### EXERCISE DATA
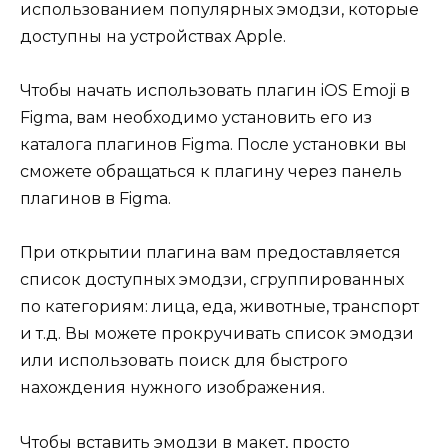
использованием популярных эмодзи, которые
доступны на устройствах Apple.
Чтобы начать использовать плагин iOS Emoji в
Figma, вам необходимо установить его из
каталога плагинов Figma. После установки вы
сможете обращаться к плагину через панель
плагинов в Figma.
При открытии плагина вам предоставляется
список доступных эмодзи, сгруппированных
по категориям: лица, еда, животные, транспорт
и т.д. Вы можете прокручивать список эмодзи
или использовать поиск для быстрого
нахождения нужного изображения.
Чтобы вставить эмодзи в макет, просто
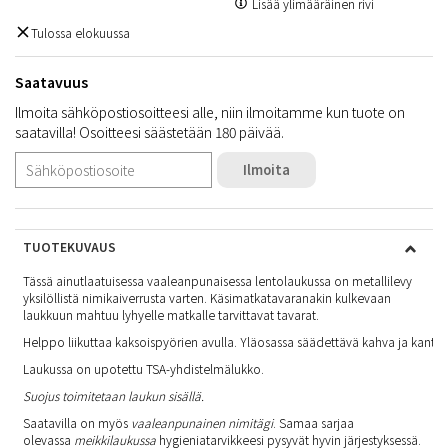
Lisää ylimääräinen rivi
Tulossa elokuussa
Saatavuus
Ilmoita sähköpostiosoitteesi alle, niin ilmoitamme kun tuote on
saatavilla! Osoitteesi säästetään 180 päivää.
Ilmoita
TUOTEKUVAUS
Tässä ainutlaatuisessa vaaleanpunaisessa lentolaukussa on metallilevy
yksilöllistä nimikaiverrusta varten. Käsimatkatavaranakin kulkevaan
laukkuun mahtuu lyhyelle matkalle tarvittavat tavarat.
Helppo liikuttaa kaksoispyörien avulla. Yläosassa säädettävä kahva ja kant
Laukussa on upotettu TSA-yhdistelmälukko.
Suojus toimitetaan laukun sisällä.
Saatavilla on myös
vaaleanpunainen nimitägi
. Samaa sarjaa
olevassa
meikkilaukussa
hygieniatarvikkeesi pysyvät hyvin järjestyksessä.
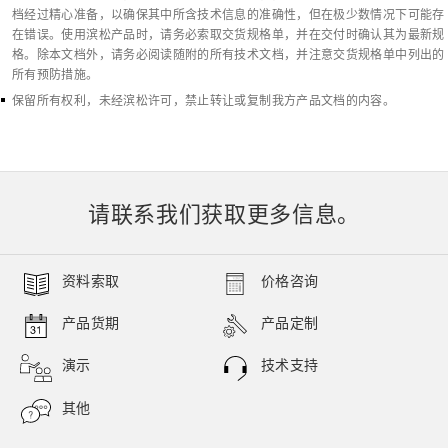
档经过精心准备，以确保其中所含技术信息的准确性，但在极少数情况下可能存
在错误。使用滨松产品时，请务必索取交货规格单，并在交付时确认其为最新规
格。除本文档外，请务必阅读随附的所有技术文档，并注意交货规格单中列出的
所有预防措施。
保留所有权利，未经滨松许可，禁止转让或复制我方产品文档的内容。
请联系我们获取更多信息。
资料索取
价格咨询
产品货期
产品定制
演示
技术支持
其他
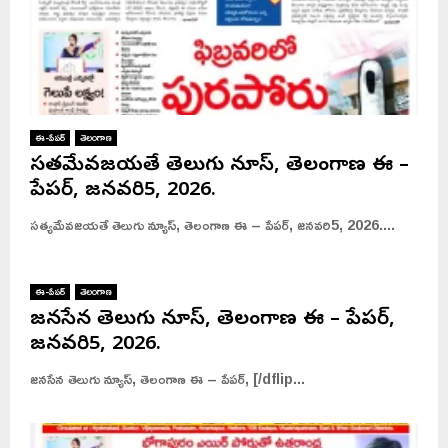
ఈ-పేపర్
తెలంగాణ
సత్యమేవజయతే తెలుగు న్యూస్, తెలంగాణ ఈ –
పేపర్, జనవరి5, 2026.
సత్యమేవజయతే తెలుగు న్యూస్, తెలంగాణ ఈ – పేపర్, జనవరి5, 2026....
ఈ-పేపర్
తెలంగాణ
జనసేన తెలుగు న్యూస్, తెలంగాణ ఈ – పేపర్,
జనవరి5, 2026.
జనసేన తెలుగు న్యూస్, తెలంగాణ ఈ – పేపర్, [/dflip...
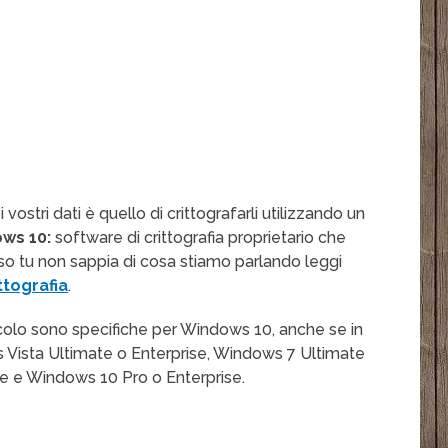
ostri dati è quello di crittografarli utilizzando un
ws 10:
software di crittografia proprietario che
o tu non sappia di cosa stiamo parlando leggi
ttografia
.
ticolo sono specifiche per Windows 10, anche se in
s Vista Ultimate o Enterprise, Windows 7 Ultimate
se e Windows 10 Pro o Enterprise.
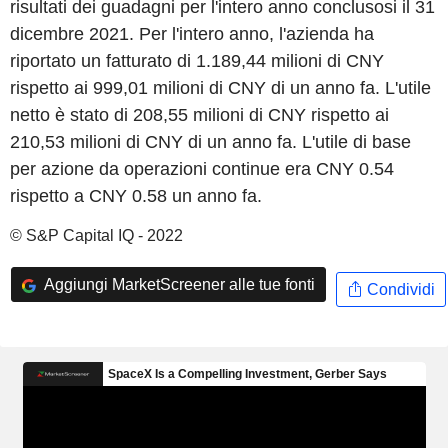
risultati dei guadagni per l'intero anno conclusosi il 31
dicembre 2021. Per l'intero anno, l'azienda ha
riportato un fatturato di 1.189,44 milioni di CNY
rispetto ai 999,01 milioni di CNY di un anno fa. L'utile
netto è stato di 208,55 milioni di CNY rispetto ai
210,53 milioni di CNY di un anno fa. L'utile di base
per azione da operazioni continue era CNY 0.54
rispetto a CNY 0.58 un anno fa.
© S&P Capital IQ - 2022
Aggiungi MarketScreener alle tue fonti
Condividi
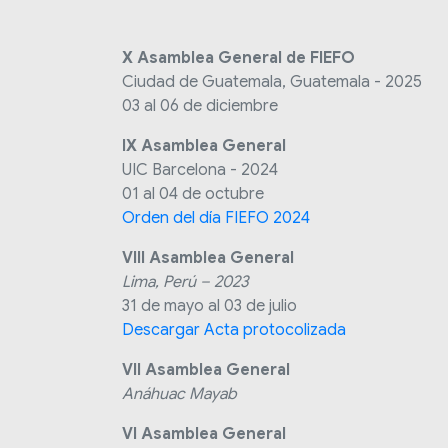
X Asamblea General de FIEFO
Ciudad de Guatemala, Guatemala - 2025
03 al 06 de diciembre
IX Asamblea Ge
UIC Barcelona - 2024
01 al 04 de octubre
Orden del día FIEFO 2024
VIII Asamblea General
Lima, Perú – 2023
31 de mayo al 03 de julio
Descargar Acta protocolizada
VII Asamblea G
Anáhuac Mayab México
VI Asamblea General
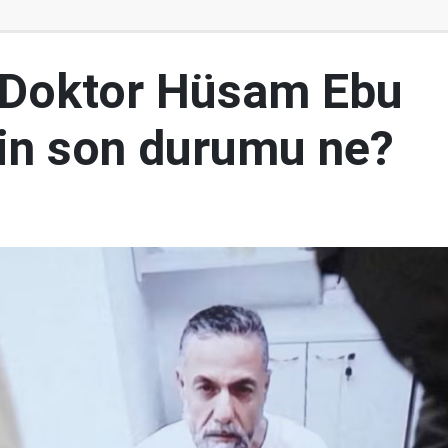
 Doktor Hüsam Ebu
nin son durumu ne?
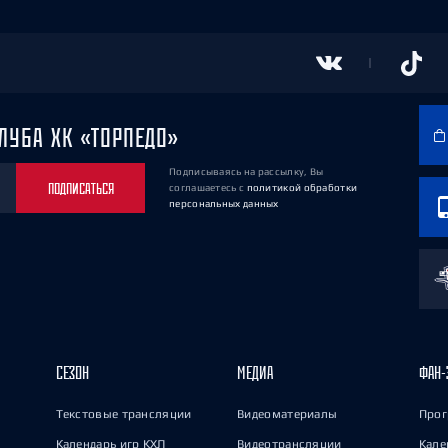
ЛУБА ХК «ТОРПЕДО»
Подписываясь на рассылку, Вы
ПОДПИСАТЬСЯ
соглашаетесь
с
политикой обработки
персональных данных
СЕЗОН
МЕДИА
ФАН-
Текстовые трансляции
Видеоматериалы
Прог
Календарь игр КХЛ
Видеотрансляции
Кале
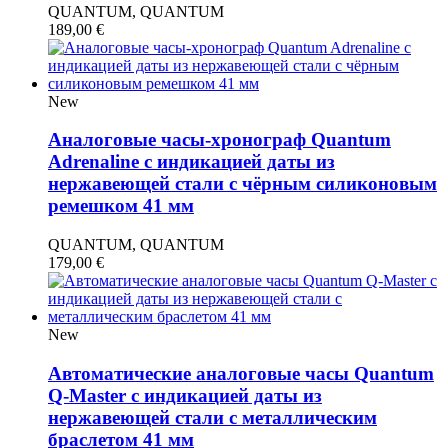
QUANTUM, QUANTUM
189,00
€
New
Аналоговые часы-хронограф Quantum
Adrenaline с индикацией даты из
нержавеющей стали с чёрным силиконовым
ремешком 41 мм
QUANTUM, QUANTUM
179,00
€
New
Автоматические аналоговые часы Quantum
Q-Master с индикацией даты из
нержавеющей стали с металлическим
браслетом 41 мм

### AIM OF THE TASK
All lines with the word "Asamblea" must be located in the data and copied.

### RESULT OF THE TASK
X Asamblea General de FIEFO
IX Asamblea Ge
VIII Asamblea General
VII Asamblea G
VI Asamblea General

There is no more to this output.